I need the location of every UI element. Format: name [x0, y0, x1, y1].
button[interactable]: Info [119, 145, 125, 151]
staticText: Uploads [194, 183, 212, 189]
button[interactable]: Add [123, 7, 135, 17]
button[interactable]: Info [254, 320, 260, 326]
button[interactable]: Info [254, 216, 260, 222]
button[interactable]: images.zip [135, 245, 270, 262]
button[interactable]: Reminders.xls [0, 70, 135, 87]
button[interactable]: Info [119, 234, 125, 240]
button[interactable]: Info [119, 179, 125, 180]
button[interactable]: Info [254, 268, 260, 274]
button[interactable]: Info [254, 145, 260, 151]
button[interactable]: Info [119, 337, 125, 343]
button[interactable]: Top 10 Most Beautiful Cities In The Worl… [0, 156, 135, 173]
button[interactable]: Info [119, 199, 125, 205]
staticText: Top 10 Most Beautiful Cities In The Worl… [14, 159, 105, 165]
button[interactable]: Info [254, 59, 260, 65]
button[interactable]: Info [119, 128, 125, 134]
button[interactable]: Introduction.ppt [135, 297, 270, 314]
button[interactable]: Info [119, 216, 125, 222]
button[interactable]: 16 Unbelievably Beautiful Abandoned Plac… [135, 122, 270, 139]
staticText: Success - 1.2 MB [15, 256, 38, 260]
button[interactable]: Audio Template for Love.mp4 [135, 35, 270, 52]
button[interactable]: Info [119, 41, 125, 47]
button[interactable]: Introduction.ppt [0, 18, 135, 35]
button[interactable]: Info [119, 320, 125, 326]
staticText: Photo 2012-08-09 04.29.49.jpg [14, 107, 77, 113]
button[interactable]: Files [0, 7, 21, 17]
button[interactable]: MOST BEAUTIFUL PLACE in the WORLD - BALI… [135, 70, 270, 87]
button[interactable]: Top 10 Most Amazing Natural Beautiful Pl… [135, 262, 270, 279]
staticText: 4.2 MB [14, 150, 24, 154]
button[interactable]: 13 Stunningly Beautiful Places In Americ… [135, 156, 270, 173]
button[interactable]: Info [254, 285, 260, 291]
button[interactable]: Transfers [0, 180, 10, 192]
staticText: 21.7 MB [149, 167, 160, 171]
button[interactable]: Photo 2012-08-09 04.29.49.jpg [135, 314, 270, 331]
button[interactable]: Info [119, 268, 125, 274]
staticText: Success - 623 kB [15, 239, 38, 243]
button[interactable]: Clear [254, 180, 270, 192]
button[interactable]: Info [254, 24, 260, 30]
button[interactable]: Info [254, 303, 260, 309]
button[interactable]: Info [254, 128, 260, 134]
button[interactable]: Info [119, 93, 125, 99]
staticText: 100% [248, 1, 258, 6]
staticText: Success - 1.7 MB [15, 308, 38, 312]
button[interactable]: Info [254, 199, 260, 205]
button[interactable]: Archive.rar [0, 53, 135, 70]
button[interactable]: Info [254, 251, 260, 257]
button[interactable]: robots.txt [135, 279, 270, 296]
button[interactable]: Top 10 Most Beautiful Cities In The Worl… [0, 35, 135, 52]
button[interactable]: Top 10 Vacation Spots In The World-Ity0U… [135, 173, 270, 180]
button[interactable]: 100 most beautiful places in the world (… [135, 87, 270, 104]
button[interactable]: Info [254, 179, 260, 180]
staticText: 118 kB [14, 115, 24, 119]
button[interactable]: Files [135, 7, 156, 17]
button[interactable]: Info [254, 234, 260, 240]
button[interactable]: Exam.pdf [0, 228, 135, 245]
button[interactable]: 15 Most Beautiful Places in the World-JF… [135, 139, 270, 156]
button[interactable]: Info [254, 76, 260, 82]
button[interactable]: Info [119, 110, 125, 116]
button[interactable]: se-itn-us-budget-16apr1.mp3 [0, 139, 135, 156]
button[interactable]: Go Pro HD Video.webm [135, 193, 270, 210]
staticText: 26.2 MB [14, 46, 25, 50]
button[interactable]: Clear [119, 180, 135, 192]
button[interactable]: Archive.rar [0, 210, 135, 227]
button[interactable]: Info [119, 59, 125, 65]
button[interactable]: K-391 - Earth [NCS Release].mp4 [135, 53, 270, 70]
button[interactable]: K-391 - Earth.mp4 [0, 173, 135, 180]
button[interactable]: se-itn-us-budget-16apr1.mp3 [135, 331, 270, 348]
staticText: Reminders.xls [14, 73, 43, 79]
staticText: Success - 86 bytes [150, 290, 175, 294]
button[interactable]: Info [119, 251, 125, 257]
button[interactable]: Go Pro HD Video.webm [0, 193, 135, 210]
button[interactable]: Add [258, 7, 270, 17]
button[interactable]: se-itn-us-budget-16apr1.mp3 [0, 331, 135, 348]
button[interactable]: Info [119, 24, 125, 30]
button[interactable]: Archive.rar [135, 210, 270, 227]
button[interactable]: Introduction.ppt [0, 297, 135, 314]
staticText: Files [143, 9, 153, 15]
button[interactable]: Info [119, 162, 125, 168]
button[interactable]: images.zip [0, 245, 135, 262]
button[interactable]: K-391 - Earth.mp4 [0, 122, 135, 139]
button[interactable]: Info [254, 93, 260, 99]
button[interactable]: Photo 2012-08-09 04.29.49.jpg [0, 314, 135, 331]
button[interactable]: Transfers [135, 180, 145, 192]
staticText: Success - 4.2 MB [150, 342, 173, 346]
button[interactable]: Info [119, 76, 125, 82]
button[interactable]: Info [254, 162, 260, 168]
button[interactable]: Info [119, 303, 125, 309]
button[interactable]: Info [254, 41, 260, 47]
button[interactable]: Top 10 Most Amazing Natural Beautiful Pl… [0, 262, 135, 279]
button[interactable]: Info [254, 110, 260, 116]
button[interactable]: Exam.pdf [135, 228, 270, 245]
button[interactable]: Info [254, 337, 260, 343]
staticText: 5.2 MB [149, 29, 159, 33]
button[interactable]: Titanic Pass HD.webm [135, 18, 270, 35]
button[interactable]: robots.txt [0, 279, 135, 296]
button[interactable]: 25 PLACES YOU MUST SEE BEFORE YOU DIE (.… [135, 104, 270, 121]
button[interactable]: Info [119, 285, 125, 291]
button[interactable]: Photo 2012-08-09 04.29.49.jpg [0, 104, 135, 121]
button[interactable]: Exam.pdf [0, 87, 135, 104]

- - - - -

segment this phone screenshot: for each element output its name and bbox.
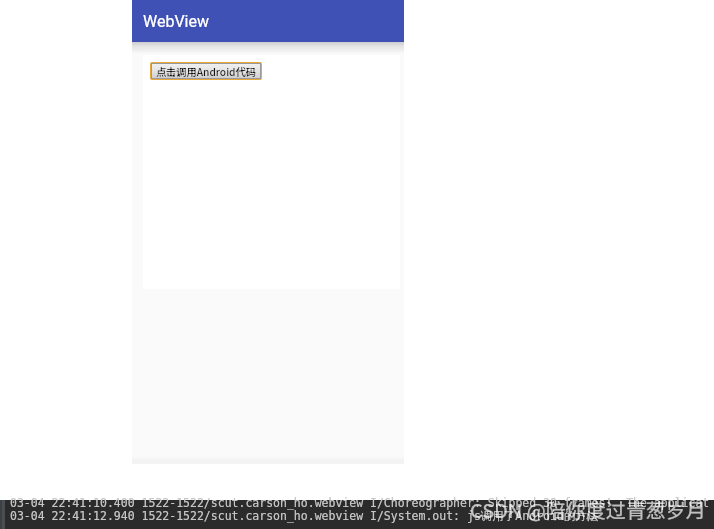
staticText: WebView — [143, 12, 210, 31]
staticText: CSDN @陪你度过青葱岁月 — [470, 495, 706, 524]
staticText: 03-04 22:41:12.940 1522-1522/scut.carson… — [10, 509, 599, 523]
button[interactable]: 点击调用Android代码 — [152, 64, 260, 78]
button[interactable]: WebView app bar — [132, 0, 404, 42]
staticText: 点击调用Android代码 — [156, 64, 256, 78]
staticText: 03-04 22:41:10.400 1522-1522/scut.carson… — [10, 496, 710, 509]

- - - - -

__Work to complete__
Above are the records. Copy every line in them holding "carson".

__Exercise result__
staticText: 03-04 22:41:12.940 1522-1522/scut.carson… — [10, 509, 599, 523]
staticText: 03-04 22:41:10.400 1522-1522/scut.carson… — [10, 496, 710, 509]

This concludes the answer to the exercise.